───── Data provided ─────
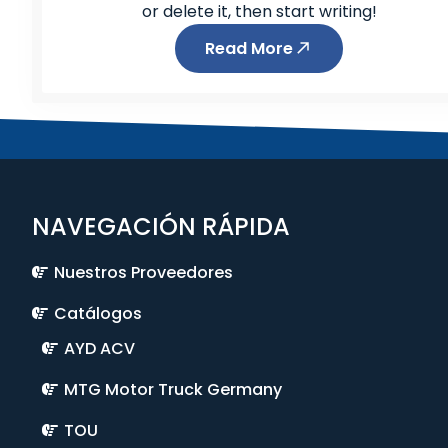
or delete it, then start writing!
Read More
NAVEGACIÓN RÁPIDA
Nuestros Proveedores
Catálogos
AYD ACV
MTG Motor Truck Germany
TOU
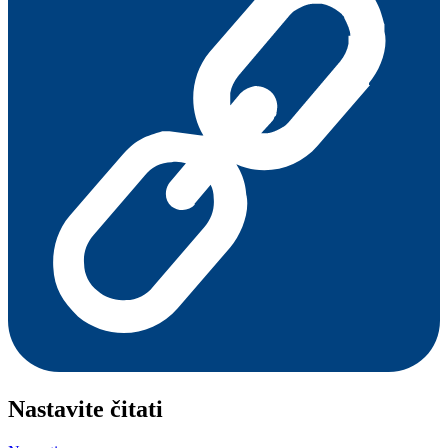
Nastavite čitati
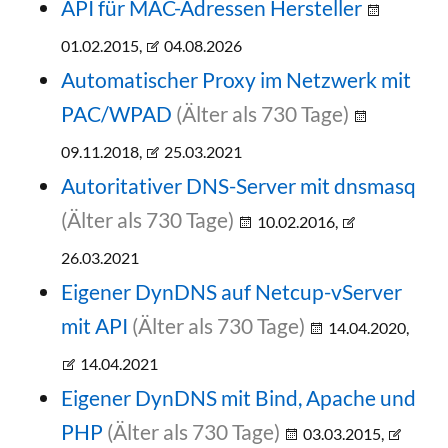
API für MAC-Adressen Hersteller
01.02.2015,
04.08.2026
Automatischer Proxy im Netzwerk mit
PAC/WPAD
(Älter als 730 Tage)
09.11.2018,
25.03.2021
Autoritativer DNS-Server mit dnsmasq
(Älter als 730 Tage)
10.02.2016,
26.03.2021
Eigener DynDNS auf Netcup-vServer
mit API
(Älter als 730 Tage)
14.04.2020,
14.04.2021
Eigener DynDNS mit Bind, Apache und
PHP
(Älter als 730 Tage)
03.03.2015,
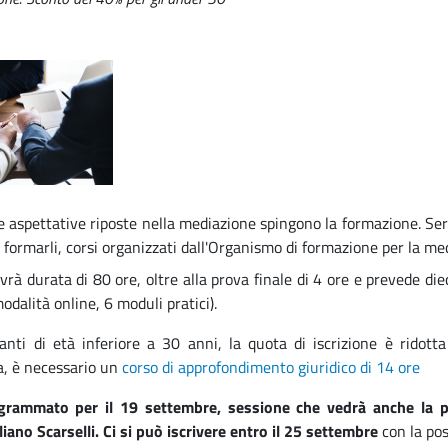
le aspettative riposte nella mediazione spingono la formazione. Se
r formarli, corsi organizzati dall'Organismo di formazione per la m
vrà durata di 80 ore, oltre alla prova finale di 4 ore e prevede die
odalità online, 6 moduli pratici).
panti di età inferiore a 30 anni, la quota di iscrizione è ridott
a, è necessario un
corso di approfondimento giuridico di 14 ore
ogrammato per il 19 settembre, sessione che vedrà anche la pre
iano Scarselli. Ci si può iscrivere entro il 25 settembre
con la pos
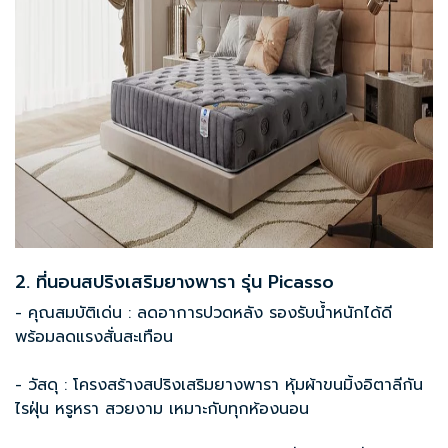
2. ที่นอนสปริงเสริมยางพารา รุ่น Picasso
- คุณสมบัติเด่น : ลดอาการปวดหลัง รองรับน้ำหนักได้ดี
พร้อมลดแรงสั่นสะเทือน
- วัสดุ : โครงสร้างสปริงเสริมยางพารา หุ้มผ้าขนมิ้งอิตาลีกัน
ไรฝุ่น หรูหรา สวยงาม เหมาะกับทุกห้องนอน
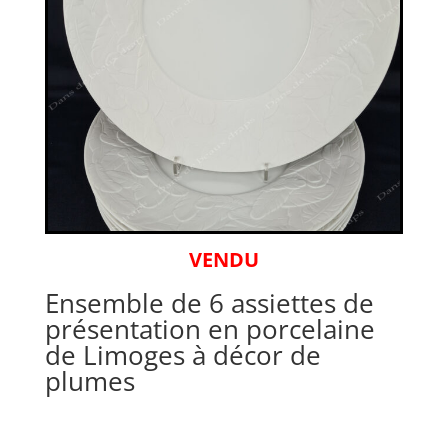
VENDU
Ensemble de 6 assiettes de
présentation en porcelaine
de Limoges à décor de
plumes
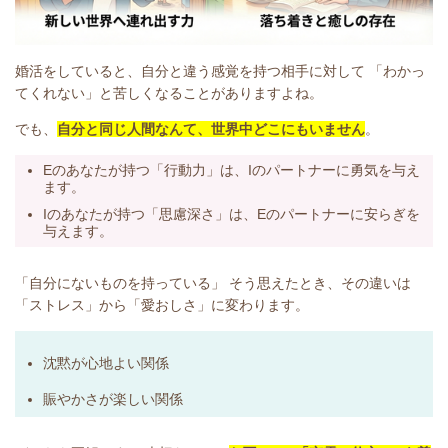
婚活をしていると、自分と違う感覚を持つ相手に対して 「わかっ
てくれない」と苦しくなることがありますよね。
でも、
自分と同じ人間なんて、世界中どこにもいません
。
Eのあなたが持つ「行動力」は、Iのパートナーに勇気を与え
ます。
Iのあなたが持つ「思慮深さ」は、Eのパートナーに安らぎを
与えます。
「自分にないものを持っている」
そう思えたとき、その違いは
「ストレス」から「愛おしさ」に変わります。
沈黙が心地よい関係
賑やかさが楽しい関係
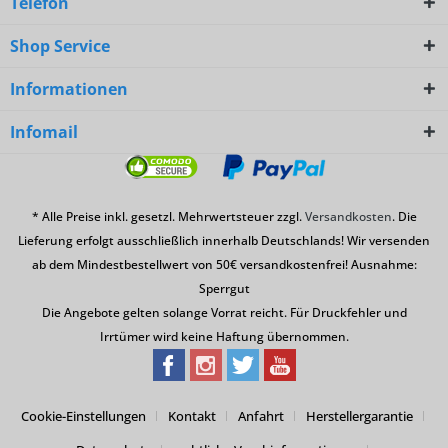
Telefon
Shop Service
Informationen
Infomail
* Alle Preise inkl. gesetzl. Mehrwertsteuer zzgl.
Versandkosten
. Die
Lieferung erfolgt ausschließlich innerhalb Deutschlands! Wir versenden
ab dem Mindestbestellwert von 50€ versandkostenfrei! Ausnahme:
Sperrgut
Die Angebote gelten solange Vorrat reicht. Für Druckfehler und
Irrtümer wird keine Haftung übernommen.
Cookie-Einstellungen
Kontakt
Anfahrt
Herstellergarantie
─────
• _To do_
Skip the pictures and restate exactly the lines from the beginning of the listing to the line with "odalità online, 6 moduli pratici).", that line included.

• _Task answer_
or delete it, then start writing!
Read More
NAVEGACIÓN RÁPIDA
Nuestros Proveedores
Catálogos
AYD ACV
MTG Motor Truck Germany
TOU
Nastavite čitati
API für MAC-Adressen Hersteller
01.02.2015,
04.08.2026
Automatischer Proxy im Netzwerk mit
PAC/WPAD
(Älter als 730 Tage)
09.11.2018,
25.03.2021
Autoritativer DNS-Server mit dnsmasq
(Älter als 730 Tage)
10.02.2016,
26.03.2021
Eigener DynDNS auf Netcup-vServer
mit API
(Älter als 730 Tage)
14.04.2020,
14.04.2021
Eigener DynDNS mit Bind, Apache und
PHP
(Älter als 730 Tage)
03.03.2015,
le aspettative riposte nella mediazione spingono la formazione. Se
r formarli, corsi organizzati dall'Organismo di formazione per la m
vrà durata di 80 ore, oltre alla prova finale di 4 ore e prevede die
odalità online, 6 moduli pratici).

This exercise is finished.